Assosalute, l’associazione nazionale farmaci di automedicazione, di Federchimica, ha pubblicato i consigli per difendersi dalle allergie della polvere, con particolare attenzione alla proliferazione degli acari, con l’accensione del riscaldamento.
Anche l’autunno, infatti, come la primavera, può riservare brutte sorprese per i soggetti allergici. «Per quanto la casa rappresenti un rifugio sicuro nel quale ritirarsi – spiega Assosalute -, tanto più quando fuori piove e comincia a far freddo, purtroppo l’umidità, gli ambienti chiusi e meno arieggiati e la polvere possono scatenare, nei soggetti predisposti, una reazione allergica improvvisa: riniti, congiuntiviti fino a veri e propri attacchi d’asma che, soprattutto nei più piccoli, è bene non sottovalutare, perché come tutte le allergie possono peggiorare se non vengono affrontate adeguatamente».
Anche l’accensione dei riscaldamenti «favorisce la formazione della polvere e quindi la proliferazione di colonie di acari, tra i principali responsabili delle allergie».

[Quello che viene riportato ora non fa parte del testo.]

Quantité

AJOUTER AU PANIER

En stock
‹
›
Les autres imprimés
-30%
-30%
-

La prevenzione della proliferazione degli acari passa attraverso alcune buone abitudini, di cui Assosalute si fa portatrice. In particolare, la pulizia dei caloriferi prima dell’accensione invernale dei riscaldamenti, al fine «di preservarne la loro resa termica ma anche per mantenere in casa una buona qualità dell’aria, fondamentale per evitare allergie soprattutto se già si soffre di problemi respiratori». Il secondo consiglio è di utilizzare fodere anti-acaro, rivestendo i materiali e i cuscini e proteggerli dalla penetrazione degli acari. Successivamente, ridurre al minimo la presenza di tappeti, piumini, poltrone imbottite e peluche. Arieggiare più volte al giorno i locali, anche se fuori fa freddo.

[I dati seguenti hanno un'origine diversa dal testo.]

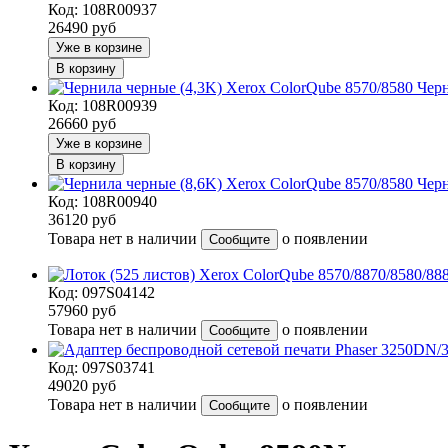
Код: 108R00937
26490
руб
Уже в корзине
В корзину
Черн
Код: 108R00939
26660
руб
Уже в корзине
В корзину
Черн
Код: 108R00940
36120
руб
Товара нет в наличии
о появлении
Сообщите
Код: 097S04142
57960
руб
Товара нет в наличии
о появлении
Сообщите
Код: 097S03741
49020
руб
Товара нет в наличии
о появлении
Сообщите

Per quanto riguarda l’aspirapolvere, sarebbe utile scegliere quelli dotati di filtri che impediscono la diffusione degli allergeni. A tal proposito, l’associazione suggerisce di «eliminare la polvere con frequenza». Anche le pulizie richiedono una buona attenzione, mediante l’uso di un panno umido che non disperda la polvere, e quindi, gli allergeni nell’ambiente. Infine, due consigli che, seppur scontati, aiutano alla riduzione degli acari, ovvero «lavare frequentemente, ad alte temperature, la biancheria da letto» ed «esporre all’aria cuscini e coperte».